Na prática, é importante esclarecer que trabalhar a sombra não é esse rio de gostosuras que as pessoas gostam de pensar, ah que delícia, isto é a minha sombra heim, cuidado se eu for mal-educado contigo, estou deixando a sombra agir, ela é assim mesmo. Não. Sombra não é sinônimo de falar sem filtro e ser indigesto socialmente, trabalhar a sombra não é o mesmo que se permitir ser preconceituoso ou criminoso, não é o mesmo que ficar falando palavrão ou faltar com respeito ao próximo, é um trabalho interno mais duro e delicado. Imagina só, perceber que existe dentro de mim tudo isto que eu não gosto no mundo e aprender a lidar com isto, algumas coisas deixar lá e outras trazer para a consciência.

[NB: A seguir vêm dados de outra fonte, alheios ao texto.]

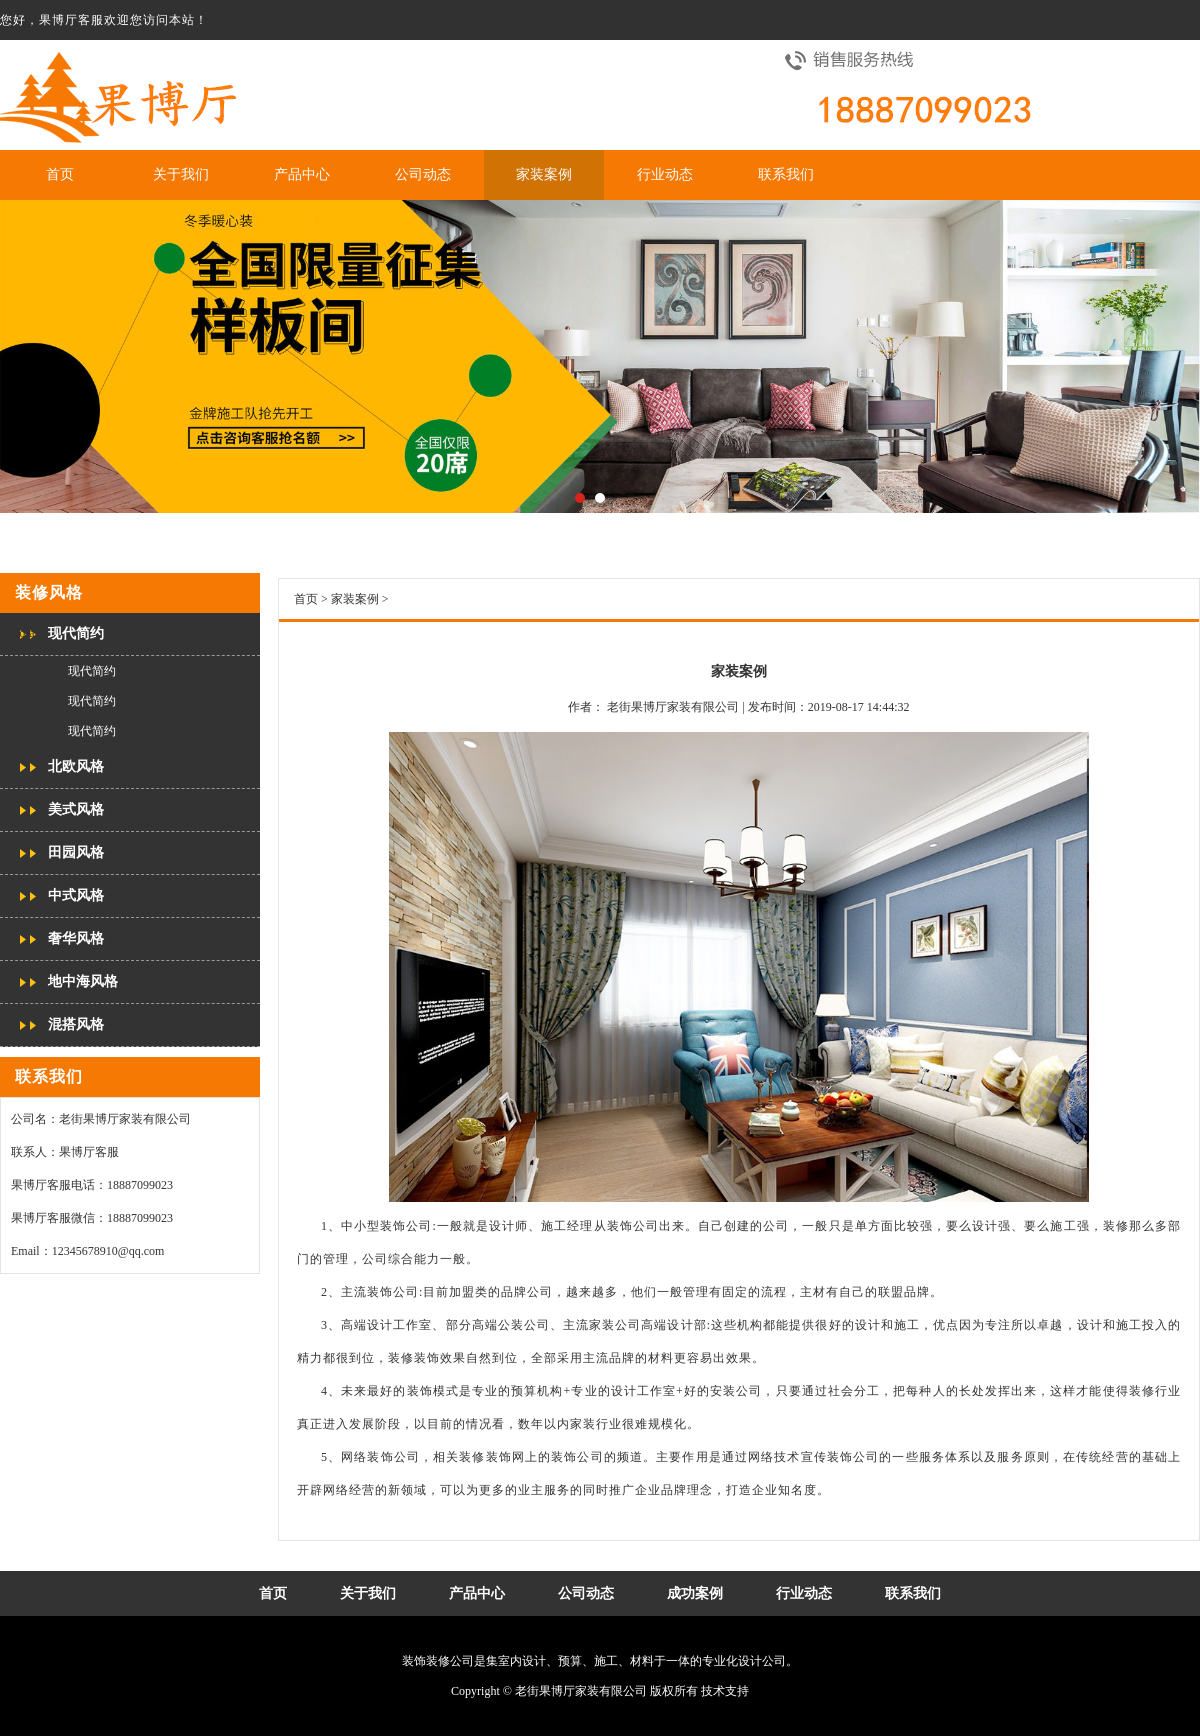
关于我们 (181, 174)
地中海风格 (83, 981)
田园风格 (76, 852)
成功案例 (695, 1593)
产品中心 (302, 174)
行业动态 (665, 174)
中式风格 (76, 895)
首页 (60, 174)
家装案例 (544, 174)
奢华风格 (76, 938)
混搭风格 (76, 1024)
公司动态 (423, 174)
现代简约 (76, 633)
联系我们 (786, 174)
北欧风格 (76, 766)
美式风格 (76, 809)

“Só quando percebemos aquela parte de nós mesmos que até então não vimos ou preferimos não ver, podemos avançar para questionar e encontrar as fontes das quais ela se alimenta e as bases sobre as quais repousa. Logo, nenhum progresso nem crescimento são possíveis até que a sombra seja adequadamente confrontada — e confrontá-la significa mais do que apenas conhecê-la. Só depois de termos ficado realmente chocados ao ver como somos de verdade, em vez de nos ver como queremos ser ou pretendemos ser, é que podemos dar o primeiro passo rumo à realidade individual”.

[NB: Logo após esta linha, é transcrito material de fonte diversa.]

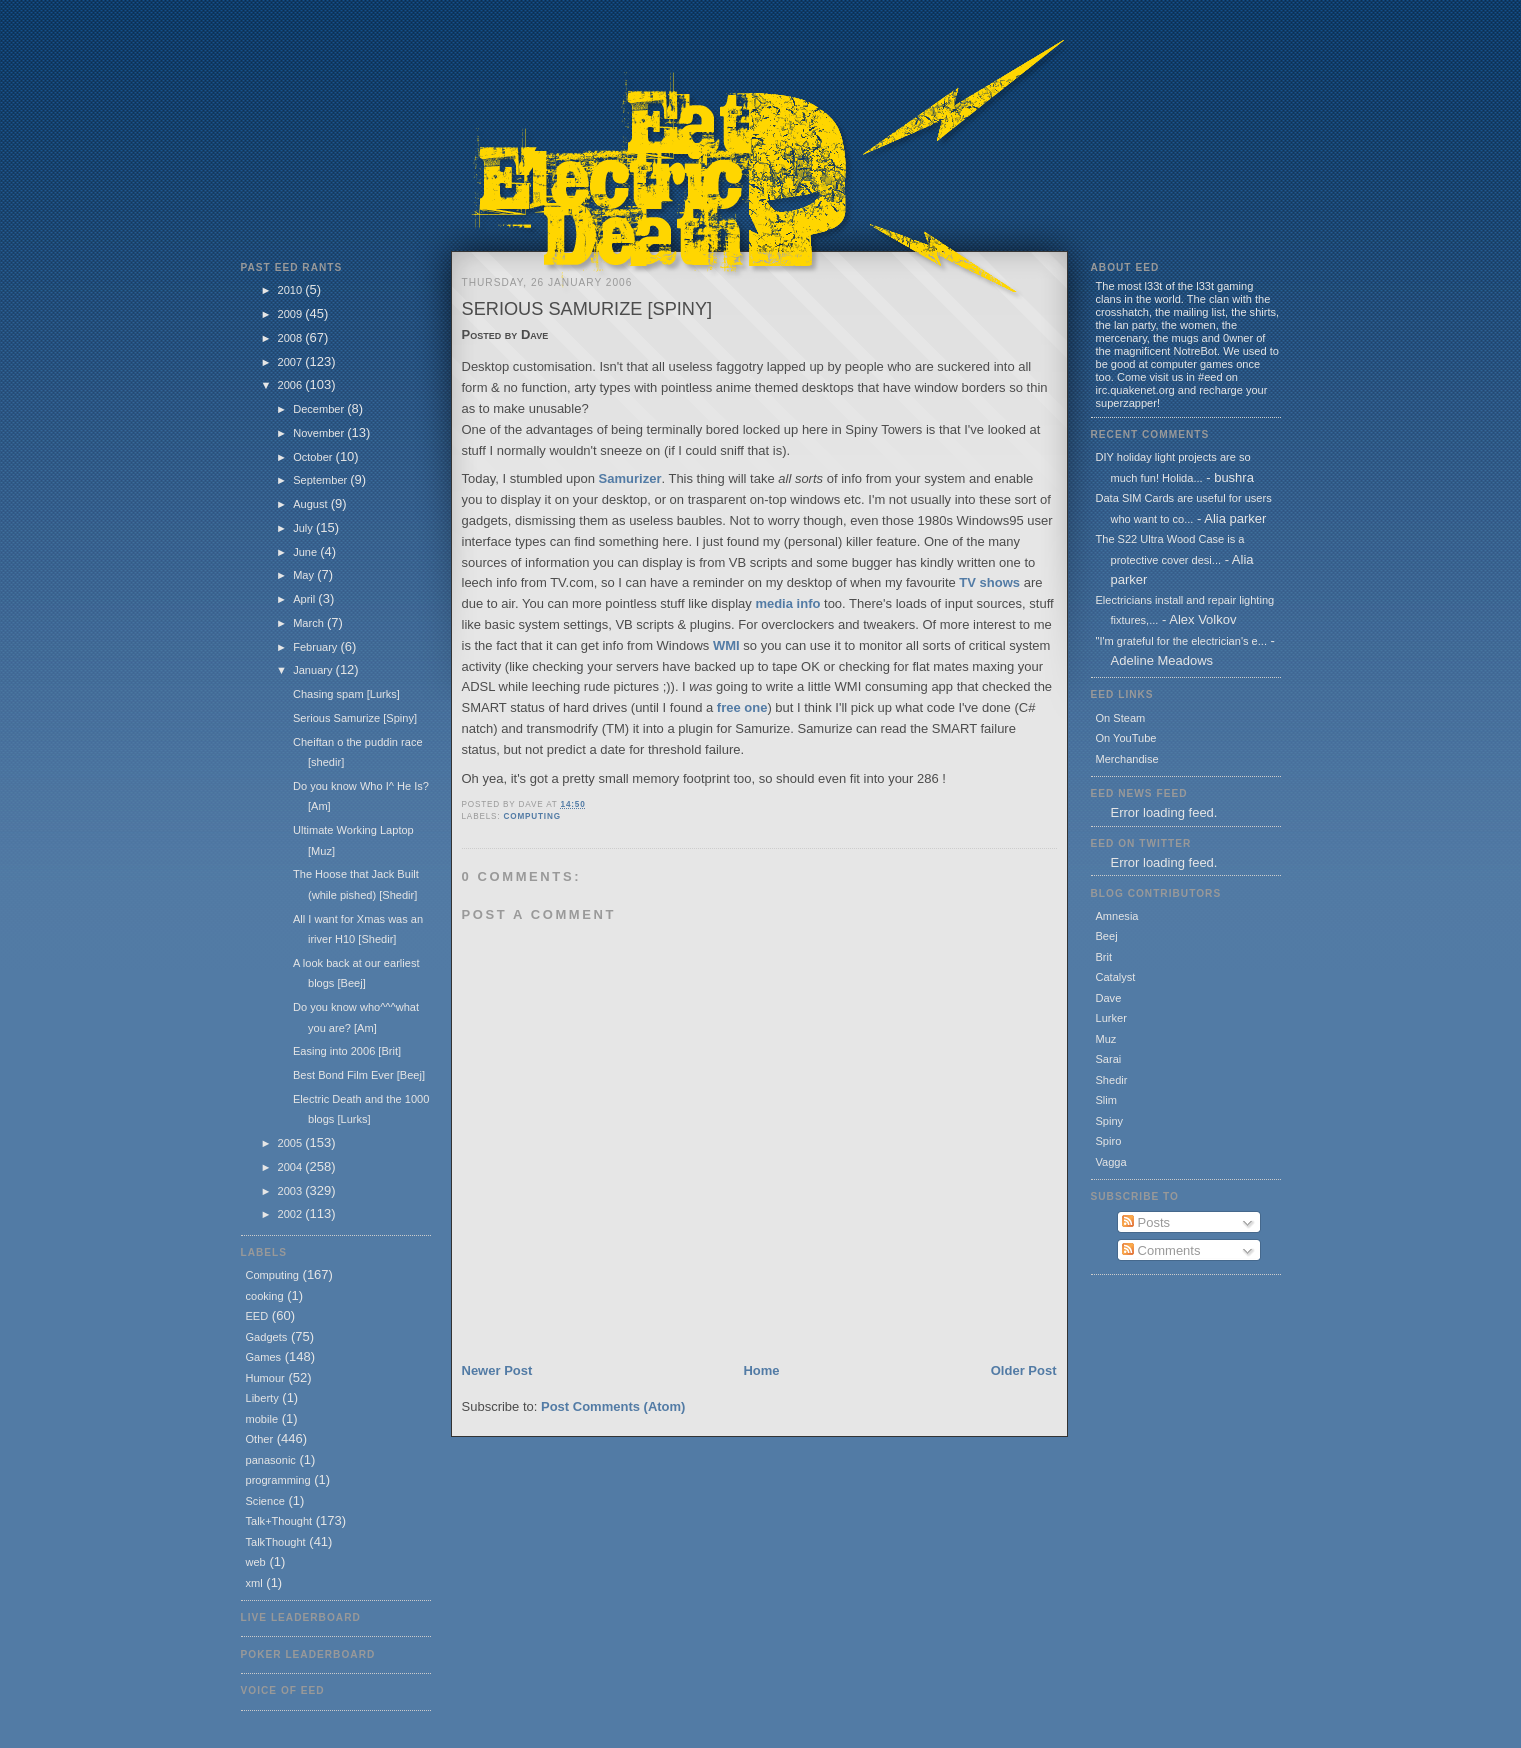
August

Sabe o medo? Quando você sonha com monstro? Quando a gente corre e não sai do lugar? O próprio diabo? Estas são possíveis ilustrações do sentimento da sombra, aquilo que faz você apagar a luz e sair correndo a noite em casa, ou observar as sombras que se formam a noite na rua ou dentro do quarto. O medo de quando se está sozinho e não tem ninguém para fingir. Aquilo que faz você sentir ódio, nojo ou covardia, o medo da humilhação, a ansiedade e insegurança das coisas da vida, tudo isto podem ser exemplos de conteúdos que ainda estão na sombra e, por isto, se expressam desta forma. O estranho outro que nos oprime, mas que está dentro de nós. Aquele em nós que evacua na mesa do gabinete do ministro da suprema corte federal.

(Parágrafos em aspas: Edward Whitmont no capítulo “A evolução da sombra” do livro “Ao encontro da sombra: o potencial oculto do lado escuro da natureza humana”).